__Data for the task__.
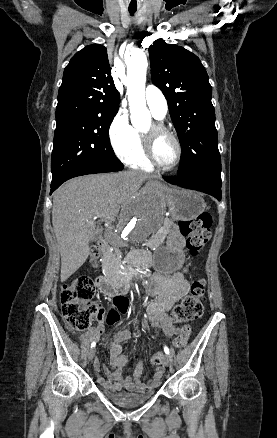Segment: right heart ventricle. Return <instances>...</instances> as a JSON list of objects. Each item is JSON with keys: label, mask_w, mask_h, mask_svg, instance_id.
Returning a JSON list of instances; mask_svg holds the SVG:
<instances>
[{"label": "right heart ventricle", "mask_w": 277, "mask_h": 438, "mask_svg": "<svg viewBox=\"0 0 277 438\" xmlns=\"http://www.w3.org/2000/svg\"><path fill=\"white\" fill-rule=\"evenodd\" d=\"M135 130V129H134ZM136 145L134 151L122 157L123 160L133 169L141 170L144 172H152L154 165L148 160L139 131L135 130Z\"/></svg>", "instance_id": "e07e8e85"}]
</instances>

__Exercise brief__. Print out every record above exactly as given. Do not include the pictures.

__Answer area__.
Segment: right heart ventricle. Return <instances>...</instances> as a JSON list of objects. Each item is JSON with keys: label, mask_w, mask_h, mask_svg, instance_id.
Returning a JSON list of instances; mask_svg holds the SVG:
<instances>
[{"label": "right heart ventricle", "mask_w": 277, "mask_h": 438, "mask_svg": "<svg viewBox=\"0 0 277 438\" xmlns=\"http://www.w3.org/2000/svg\"><path fill=\"white\" fill-rule=\"evenodd\" d=\"M135 130V129H134ZM136 145L134 151L122 157L123 160L133 169L141 170L144 172H152L154 165L148 160L139 131L135 130Z\"/></svg>", "instance_id": "e07e8e85"}]
</instances>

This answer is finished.